Memory and Historiography–the writing of history–are two forces that stand in opposition for the heart and soul of a people.  Of the two, memory has much more power than history.  I learned this from a small book I read in the eighties as a feminist.  The book is called Zachor, by Y.H. Yerushalmi. Zachor is the Hebrew command form: Remember!  Yerushalmi tells us that the word in various declensions occurs over 160 times in the Bible.  I read that book and my eyes were opened.  Enlightenment.

I understood, finally, why women could hold factory jobs and even be “foremen” during WWII and yet be confined to the “housewife” role as soon as the war ended.  I understood how women could be incredible and daring pilots during that war and as soon as the war ended, the idea of a woman pilot became laughable.  I understand now how black women could be the preeminent mathematicians who drove the space program yet have the doors to academic math programs closed to them.

These events are there in our history, but they have never entered our collective memory.  Memory is about meaning.  Memory is active.  One participates in memory, Yerushalmi says, in two powerful modes: ritual and recitation.  During the Jewish Passover Seder, one recites the biblical passage that begins, “My father was a wandering Aramaen…”  My father–first person.  My father, not my mother.  The yearly recitation and ritual is more powerful than the fact that, obviously, mothers as well as fathers left Egyptian slavery.  In fact the whole story of  the redemption from Egyptian slavery is a memory.  Historically it’s not even recorded. But the memory of this event, the ritual of it, the telling of it, is the one of the foundations of Jewish identity.

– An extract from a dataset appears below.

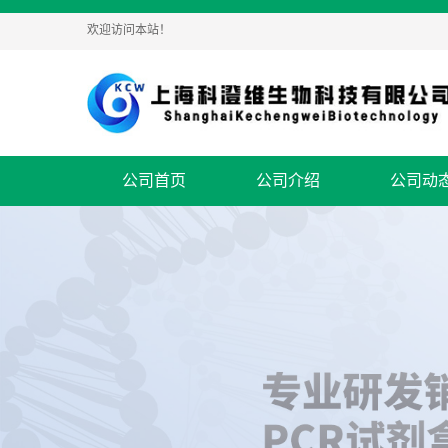
欢迎访问本站！
公司首页
公司介绍
公司动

Jewish practice was not interested in history for a long time.  In fact the actual study of history and historiography are new to the Jewish culture.  History, as history divorced from faith and ritual, only began to be studied in the 1800s says Yerushalmi.  To this day, Holocaust Memorial Day is not recognized in the Ultra Orthodox community.  In fact, the only post biblical holiday that exists on their Jewish religious calendar is Chanukah.  And even then, the rabbis saw to it that Jews ritualized and recited the a-historic miracle of the single cruz of oil burning for eight days, not the historic military victory of the Maccabees over the Greeks. What is also essential in memory, writes Yerushalmi, is forgetting.  It is easy to forget that which is not ritualized and recited.  Martin Luther King does not have to enter the memory of white America if there is no yearly Martin Luther King day with a recitation of his deeds and the times in which he lived.  

There is a command by God in the Bible. “Remember…Do not forget.” Black people have been killed and harmed by police officers for centuries, but white America continues to labor at forgetting those deaths.  Without ritual, commemoration, recitation; with only written history, events fade and disappear.  They become short paragraphs in obscure history papers.  

This last year must be remembered.  We must commemorate what we all have lived.  We must recite the truths about racism, about the acts that were committed–as well as those that were further revealed–, and the heroic resistance to those acts..  The country needs an annual Day of Reckoning where we gather in ritual and recite the tale, acknowledge the sins we have tried to forget, and then pledge to remember.